OS disks are responsible for storing the operating system and its associated files, and the VMs are responsible for running the applications. When selecting a VM, ensure the size and performance of the OS disk and VM SKU don't have a large discrepancy. A discrepancy in size or performance can cause performance issues and resource contention. For example, if the OS disk is significantly smaller than the VMs, it can limit the amount of space available for application data and cause the system to run out of disk space. If the OS disk has lower performance than the VMs, it can become a bottleneck and limit the overall performance of the system. Make sure the size and performance are balanced to ensure optimal performance in Kubernetes.

You can use the following steps to monitor IOPS and bandwidth meters on OS disks in the Azure portal:

  1. Navigate to the Azure portal.
  2. Search for Virtual machine scale sets and select your virtual machine scale set.
  3. Under Monitoring, select Metrics.

Ephemeral OS disks can provide dynamic IOPS and throughput for your application, whereas managed disks have capped IOPS and throughput. For more information, see Ephemeral OS disks for Azure VMs.

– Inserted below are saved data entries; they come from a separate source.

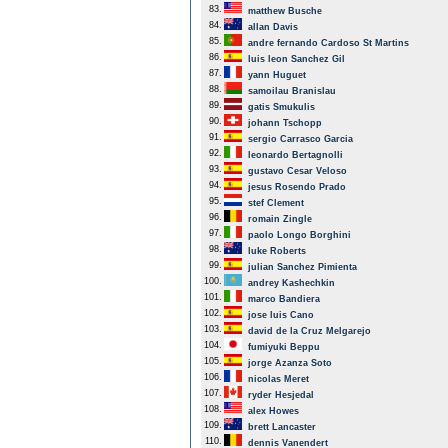
83.
matthew Busche
84.
allan Davis
85.
andre fernando Cardoso St Martins
86.
luis leon Sanchez Gil
87.
yann Huguet
88.
samoilau Branislau
89.
gatis Smukulis
90.
johann Tschopp
91.
sergio Carrasco Garcia
92.
leonardo Bertagnolli
93.
gustavo Cesar Veloso
94.
jesus Rosendo Prado
95.
stef Clement
96.
romain Zingle
97.
paolo Longo Borghini
98.
luke Roberts
99.
julian Sanchez Pimienta
100.
andrey Kashechkin
101.
marco Bandiera
102.
jose luis Cano
103.
david de la Cruz Melgarejo
104.
fumiyuki Beppu
105.
jorge Azanza Soto
106.
nicolas Meret
107.
ryder Hesjedal
108.
alex Howes
109.
brett Lancaster
110.
dennis Vanendert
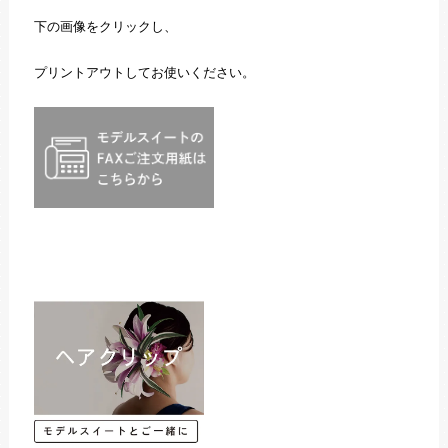
下の画像をクリックし、
プリントアウトしてお使いください。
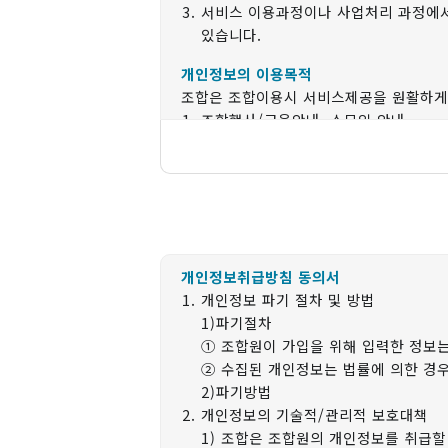
서비스 이용과정이나 사업처리 과정에서 
있습니다.
개인정보의 이용목적
조합은 조합이용시 서비스제공을 원활하게 
조합행사/교육안내, 소모임 안내
조합 사업소 이용에 관한 홍보 및 안내
우편발송(소식지 등), 이메일발송(뉴스
조합원이 긴급히 알아야할 사항
CMS 출금이체로 출자금, 후원금 수납
후원금 기부금영수증 발행
개인정보의 공유 및 제공
개인정보취급방침 동의서
조합은 조합원의 개인정보를 위 <개인
개인정보 파기 절차 및 방법
원칙적으로 조합원의 개인정보를 외부에
1)파기절차
다만, 법령에 의거하거나, 수사 목적
① 조합원이 가입을 위해 입력한 정보는
② 수집된 개인정보는 법률에 의한 경
개인정보의 보유 및 이용기간
2)파기방법
조합원의 개인정보는 원칙적으로 개인정
개인정보의 기술적/관리적 보호대책
다만, 법령에 의거하여, CMS 출금이
1) 조합은 조합원의 개인정보를 취급할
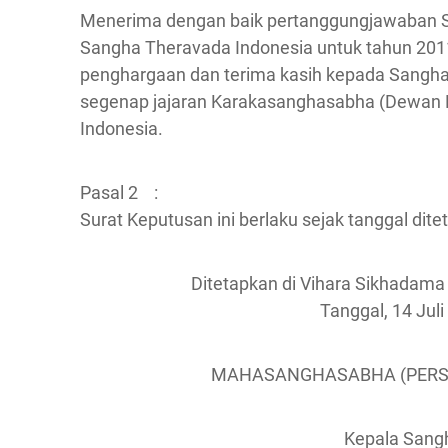
Menerima dengan baik pertanggungjawaban
Sangha Theravada Indonesia untuk tahun 201
penghargaan dan terima kasih kepada Sangh
segenap jajaran Karakasanghasabha (Dewan 
Indonesia.
Pasal 2 :
Surat Keputusan ini berlaku sejak tanggal dite
Ditetapkan di Vihara Sikhadama
Tanggal, 14 Juli
MAHASANGHASABHA (PER
Kepala Sang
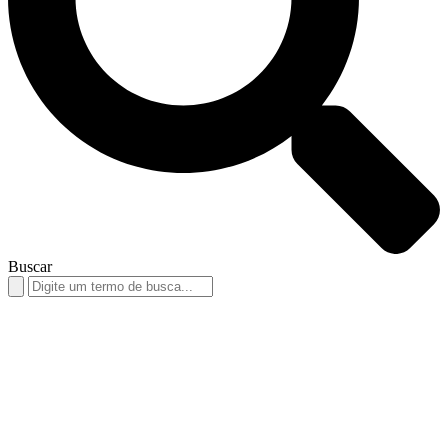
Buscar
Search
for:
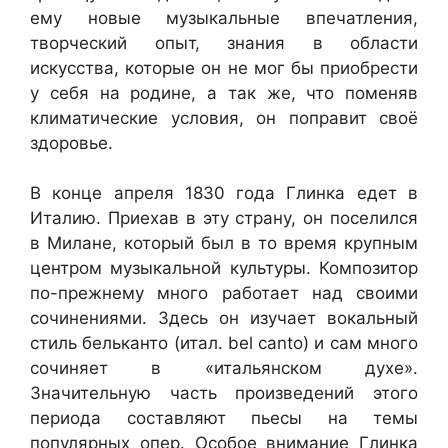
ему новые музыкальные впечатления,
творческий опыт, знания в области
искусства, которые он не мог бы приобрести
у себя на родине, а так же, что поменяв
климатические условия, он поправит своё
здоровье.
В конце апреля 1830 года Глинка едет в
Италию. Приехав в эту страну, он поселился
в Милане, который был в то время крупным
центром музыкальной культуры. Композитор
по-прежнему много работает над своими
сочинениями. Здесь он изучает вокальный
стиль бельканто (итал. bel canto) и сам много
сочиняет в «итальянском духе».
Значительную часть произведений этого
периода составляют пьесы на темы
популярных опер. Особое внимание Глинка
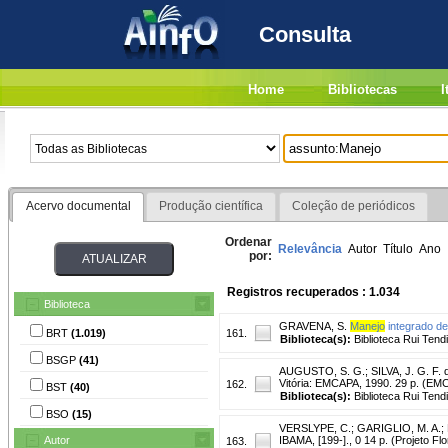
Consulta
Home
Bibliotecas
I
Acervo documental
Produção científica
Coleção de periódicos
Ordenar
Relevância
Autor
Título
Ano
por:
Registros recuperados : 1.034
Biblioteca
GRAVENA, S.
Manejo
integrado de
BRT
(1.019)
161.
Biblioteca(s):
Biblioteca Rui Tend
BSGP
(41)
AUGUSTO, S. G.
;
SILVA, J. G. F. 
Vitória: EMCAPA, 1990. 29 p. (EM
162.
BST
(40)
Biblioteca(s):
Biblioteca Rui Tend
BSO
(15)
VERSLYPE, C.
;
GARIGLIO, M. A.
;
Autor
IBAMA, [199-]., 0 14 p. (Projeto F
163.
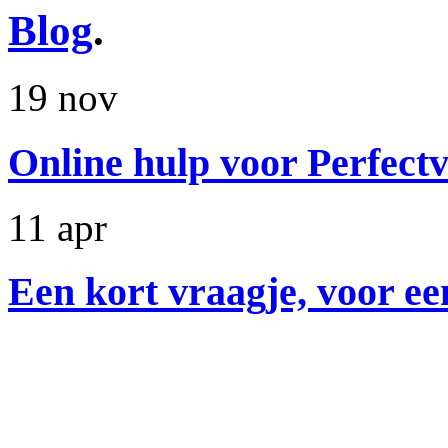
Blog
.
19 nov
Online hulp voor Perfectv
11 apr
Een kort vraagje, voor ee
Nieuwsbrief
.
 Aanhef: 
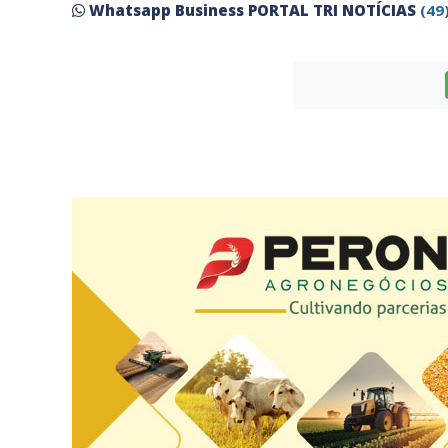
Whatsapp Business PORTAL TRI NOTÍCIAS
(49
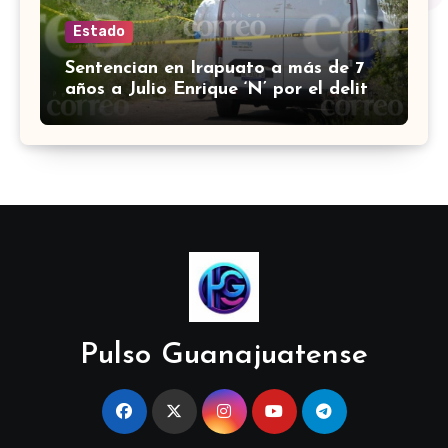
Estado
Sentencian en Irapuato a más de 7
años a Julio Enrique ‘N’ por el delito
de robo con violencia
Pulso Guanajuatense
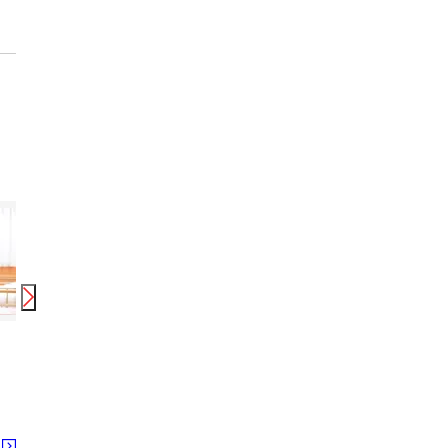
時給
1,350
円〜
2,062
円
時給
1,200
円〜
1,700
円
時給
株式会社ニッソーネット 南大阪支社/1201_4603
UTエージェント株式会社 東海第一CU_御所市
株式会社ニッソーネット
御所駅 近鉄御所駅 忍海駅
る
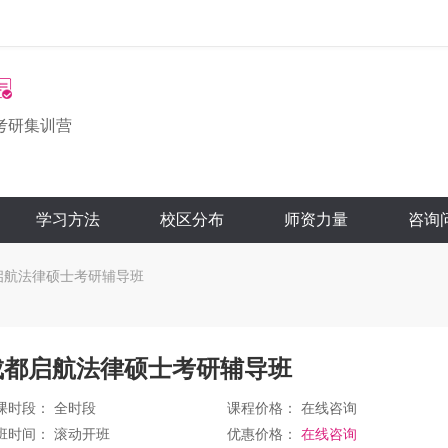
考研集训营
学习方法
校区分布
师资力量
咨询
启航法律硕士考研辅导班
成都启航法律硕士考研辅导班
课时段： 全时段
课程价格：
在线咨询
班时间： 滚动开班
优惠价格：
在线咨询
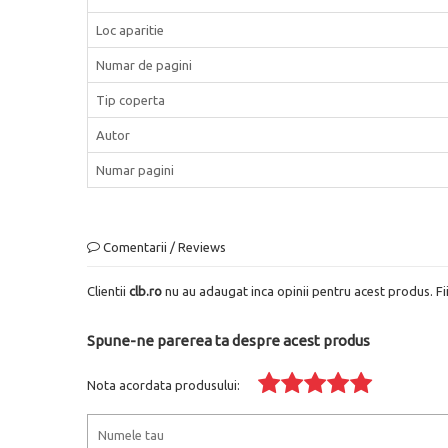
Loc aparitie
Numar de pagini
Tip coperta
Autor
Numar pagini
Comentarii / Reviews
Clientii
clb.ro
nu au adaugat inca opinii pentru acest produs. Fi
Spune-ne parerea ta despre acest produs
Nota acordata produsului:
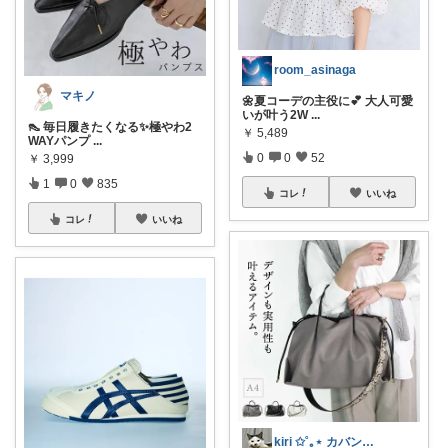
room_asinaga
マキノ
🌼夏コーデの主役に💕 大人可愛
いが叶う2W
...
👠 毎日履きたくなる✨極やわ2
￥
5,489
WAYパンプ
...
0
0
52
￥
3,999
1
0
835
コレ
いいね
コレ
いいね
kiri ✩˚｡⋆ カバン屋さん✩˚｡⋆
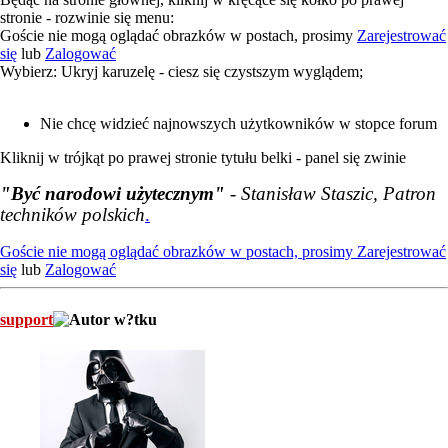
stronie - rozwinie się menu:
Goście nie mogą oglądać obrazków w postach, prosimy
Zarejestrować
się
lub
Zalogować
Wybierz: Ukryj karuzelę - ciesz się czystszym wyglądem;
Nie chcę widzieć najnowszych użytkowników w stopce forum
Kliknij w trójkąt po prawej stronie tytułu belki - panel się zwinie
"Być narodowi użytecznym"
- Stanisław Staszic, Patron
techników polskich
.
Goście nie mogą oglądać obrazków w postach, prosimy
Zarejestrować
się
lub
Zalogować
support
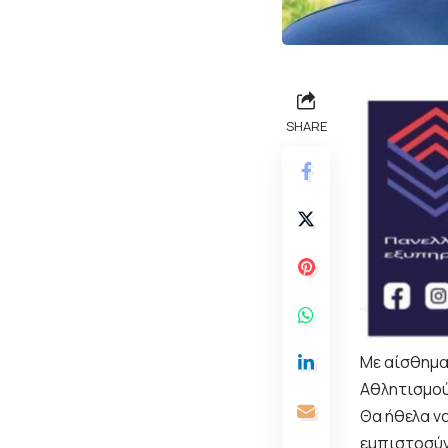
SHARE
Με αίσθημα
Αθλητισμού
Θα ήθελα να
εμπιστοσύν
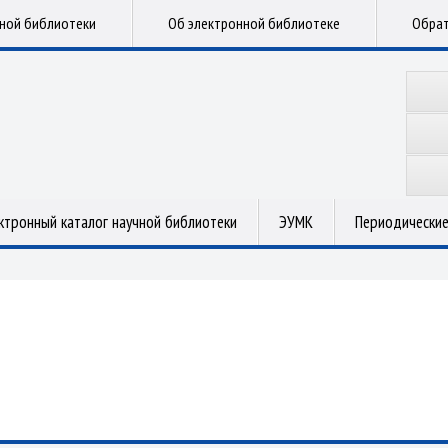
чной библиотеки
Об электронной библиотеке
Обрат
ктронный каталог научной библиотеки
ЭУМК
Периодические
.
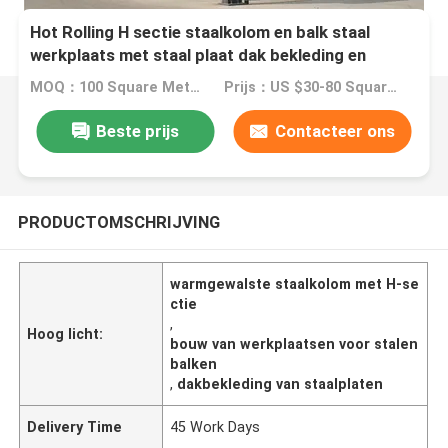
Hot Rolling H sectie staalkolom en balk staal
werkplaats met staal plaat dak bekleding en
sandwich paneel opties
MOQ：100 Square Meter
Prijs：US $30-80 Square Meter
Beste prijs
Contacteer ons
PRODUCTOMSCHRIJVING
warmgewalste staalkolom met H-se
ctie
,
Hoog licht:
bouw van werkplaatsen voor stalen
balken
,
dakbekleding van staalplaten
Delivery Time
45 Work Days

Azure Premium SSD v2 is designed for IO-intense enterprise workloads that require sub-millisecond disk latencies and high IOPS and throughput at a low cost. It's suited for a broad range of workloads, such as SQL server, Oracle, MariaDB, SAP, Cassandra, MongoDB, big data/analytics, gaming, and more. This disk type is the highest performing option currently available for persistent volumes.

Pod scheduling

The memory and CPU resources allocated to a VM have a direct impact on the performance of the pods running on the VM. When a pod is created, it's assigned a certain amount of memory and CPU resources, which are used to run the application. If the VM doesn't have enough memory or CPU resources available, it can cause the pods to slow down or even crash. If the VM has too much memory or CPU resources available, it can cause the pods to run inefficiently, wasting resources and increasing costs. We recommend monitoring the total pod requests across your workloads against the total allocatable resources for best scheduling predictability and performance. You can also set the maximum pods per node based on your capacity planning using --max-pods.